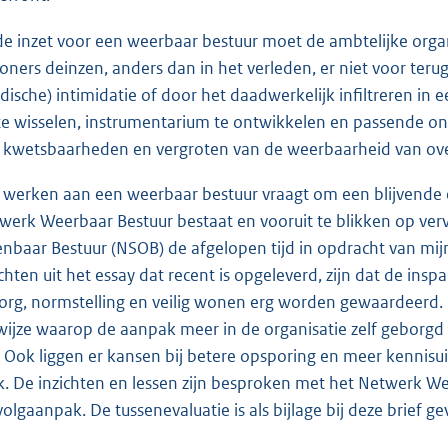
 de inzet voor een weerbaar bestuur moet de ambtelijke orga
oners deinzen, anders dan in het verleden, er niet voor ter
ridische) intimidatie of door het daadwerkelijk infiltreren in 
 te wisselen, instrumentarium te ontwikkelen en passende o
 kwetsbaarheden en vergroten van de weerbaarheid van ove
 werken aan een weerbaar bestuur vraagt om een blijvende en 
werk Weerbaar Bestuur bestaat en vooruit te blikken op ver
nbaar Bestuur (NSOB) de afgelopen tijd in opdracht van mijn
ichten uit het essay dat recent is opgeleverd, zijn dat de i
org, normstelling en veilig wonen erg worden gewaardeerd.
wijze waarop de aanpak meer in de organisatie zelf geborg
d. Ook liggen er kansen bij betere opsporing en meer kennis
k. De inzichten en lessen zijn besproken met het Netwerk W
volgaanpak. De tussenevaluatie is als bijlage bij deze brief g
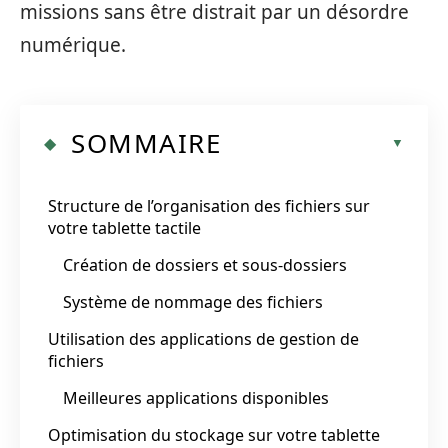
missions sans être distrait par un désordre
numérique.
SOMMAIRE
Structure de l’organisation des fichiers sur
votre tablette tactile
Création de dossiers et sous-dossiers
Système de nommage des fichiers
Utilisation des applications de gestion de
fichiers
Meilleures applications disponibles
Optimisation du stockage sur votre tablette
========================================================================
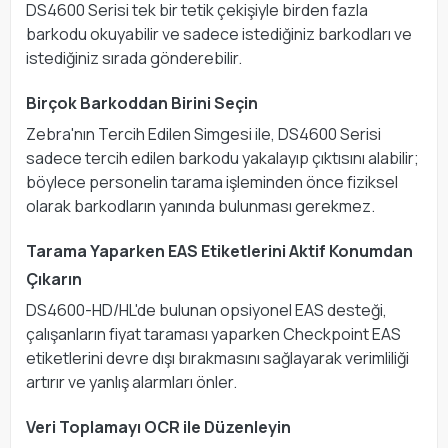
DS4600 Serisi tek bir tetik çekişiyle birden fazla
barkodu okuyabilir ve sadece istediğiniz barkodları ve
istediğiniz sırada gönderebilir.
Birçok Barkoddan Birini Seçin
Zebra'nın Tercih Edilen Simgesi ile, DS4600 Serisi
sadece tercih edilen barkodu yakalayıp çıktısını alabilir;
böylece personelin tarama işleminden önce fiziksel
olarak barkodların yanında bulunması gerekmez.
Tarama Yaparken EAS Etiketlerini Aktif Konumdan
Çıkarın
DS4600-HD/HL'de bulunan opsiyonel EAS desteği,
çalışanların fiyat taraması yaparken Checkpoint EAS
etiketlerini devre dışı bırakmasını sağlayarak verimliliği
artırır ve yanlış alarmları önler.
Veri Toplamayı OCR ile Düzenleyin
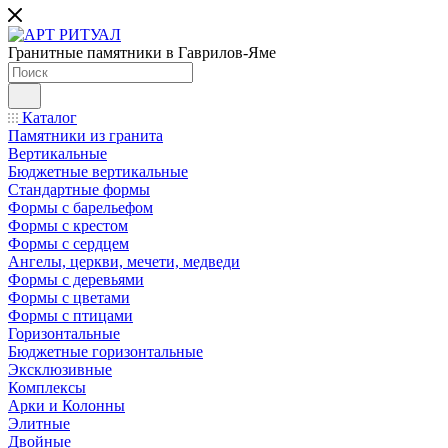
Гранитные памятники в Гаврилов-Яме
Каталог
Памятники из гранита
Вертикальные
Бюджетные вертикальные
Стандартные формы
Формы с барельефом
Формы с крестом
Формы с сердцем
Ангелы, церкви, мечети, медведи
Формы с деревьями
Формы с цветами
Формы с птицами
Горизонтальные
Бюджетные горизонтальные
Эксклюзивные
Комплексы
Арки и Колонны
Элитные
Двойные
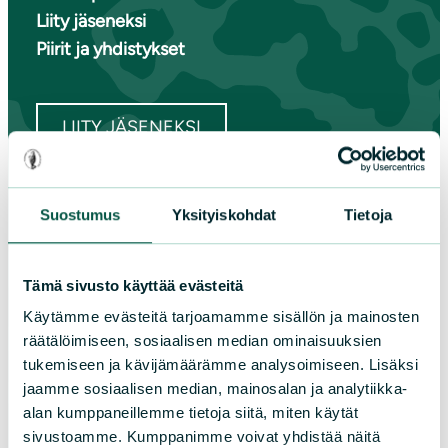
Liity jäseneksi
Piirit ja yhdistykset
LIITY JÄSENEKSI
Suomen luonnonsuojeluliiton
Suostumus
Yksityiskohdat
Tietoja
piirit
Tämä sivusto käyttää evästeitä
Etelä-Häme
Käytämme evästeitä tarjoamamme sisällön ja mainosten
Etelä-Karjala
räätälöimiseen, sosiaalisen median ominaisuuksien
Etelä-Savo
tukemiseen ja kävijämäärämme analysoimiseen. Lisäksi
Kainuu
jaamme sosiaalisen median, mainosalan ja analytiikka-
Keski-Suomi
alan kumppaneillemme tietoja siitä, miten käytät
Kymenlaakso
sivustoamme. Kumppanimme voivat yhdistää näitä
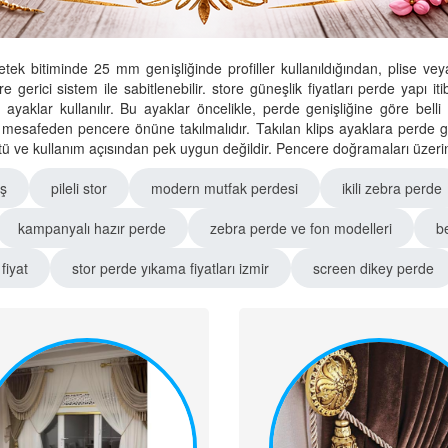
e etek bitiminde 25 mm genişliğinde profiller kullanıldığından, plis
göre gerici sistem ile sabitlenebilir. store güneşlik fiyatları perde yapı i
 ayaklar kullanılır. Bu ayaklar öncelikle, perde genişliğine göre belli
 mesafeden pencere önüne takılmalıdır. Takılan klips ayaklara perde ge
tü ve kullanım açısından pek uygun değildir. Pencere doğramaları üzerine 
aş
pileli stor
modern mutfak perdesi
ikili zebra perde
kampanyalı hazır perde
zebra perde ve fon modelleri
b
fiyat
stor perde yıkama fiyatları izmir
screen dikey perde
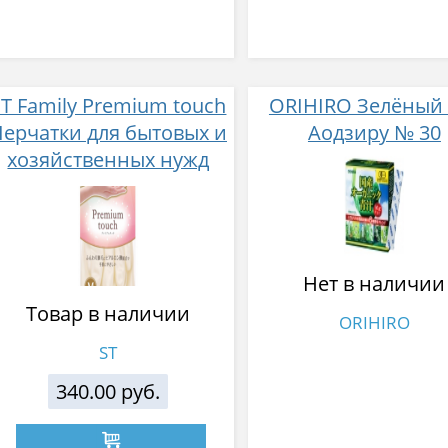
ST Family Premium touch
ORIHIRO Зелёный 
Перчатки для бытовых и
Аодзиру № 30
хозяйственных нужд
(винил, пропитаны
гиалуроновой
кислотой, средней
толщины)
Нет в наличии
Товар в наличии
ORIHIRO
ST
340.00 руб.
========================================================================
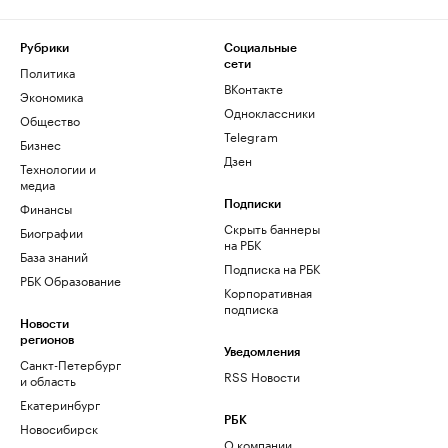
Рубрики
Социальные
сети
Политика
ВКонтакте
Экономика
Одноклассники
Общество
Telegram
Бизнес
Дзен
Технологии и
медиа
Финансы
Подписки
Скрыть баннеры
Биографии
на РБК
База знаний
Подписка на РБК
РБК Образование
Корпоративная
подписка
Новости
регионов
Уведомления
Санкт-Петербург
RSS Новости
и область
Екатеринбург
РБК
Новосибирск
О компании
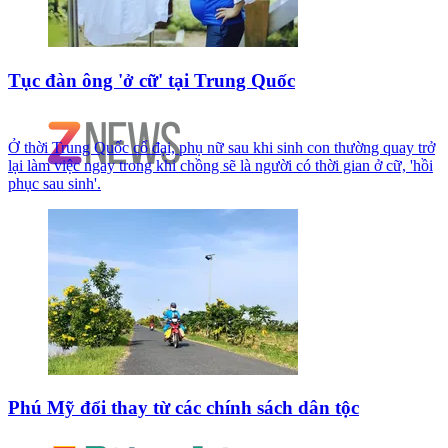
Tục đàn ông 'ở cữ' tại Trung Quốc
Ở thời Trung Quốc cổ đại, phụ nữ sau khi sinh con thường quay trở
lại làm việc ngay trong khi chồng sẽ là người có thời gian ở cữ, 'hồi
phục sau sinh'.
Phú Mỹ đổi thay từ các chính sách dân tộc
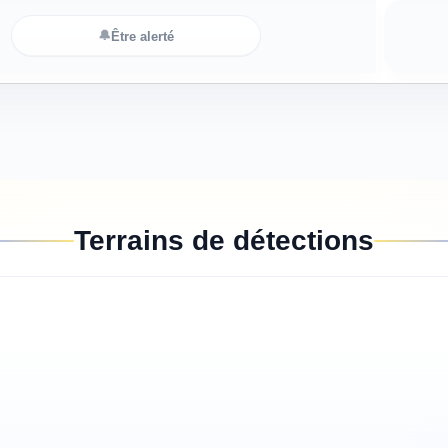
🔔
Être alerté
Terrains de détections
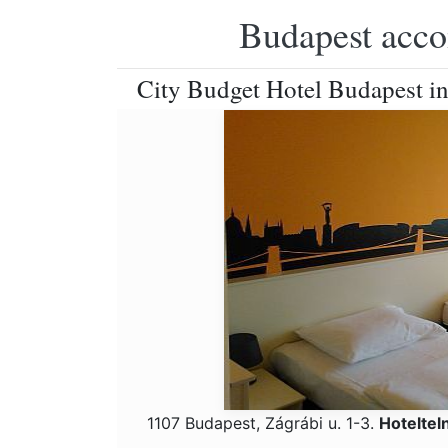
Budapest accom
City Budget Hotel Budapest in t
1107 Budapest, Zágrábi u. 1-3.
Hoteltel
========================================================================
Check each line above for the word "fiyatları" and give the number of lines that have it, nothing else.

2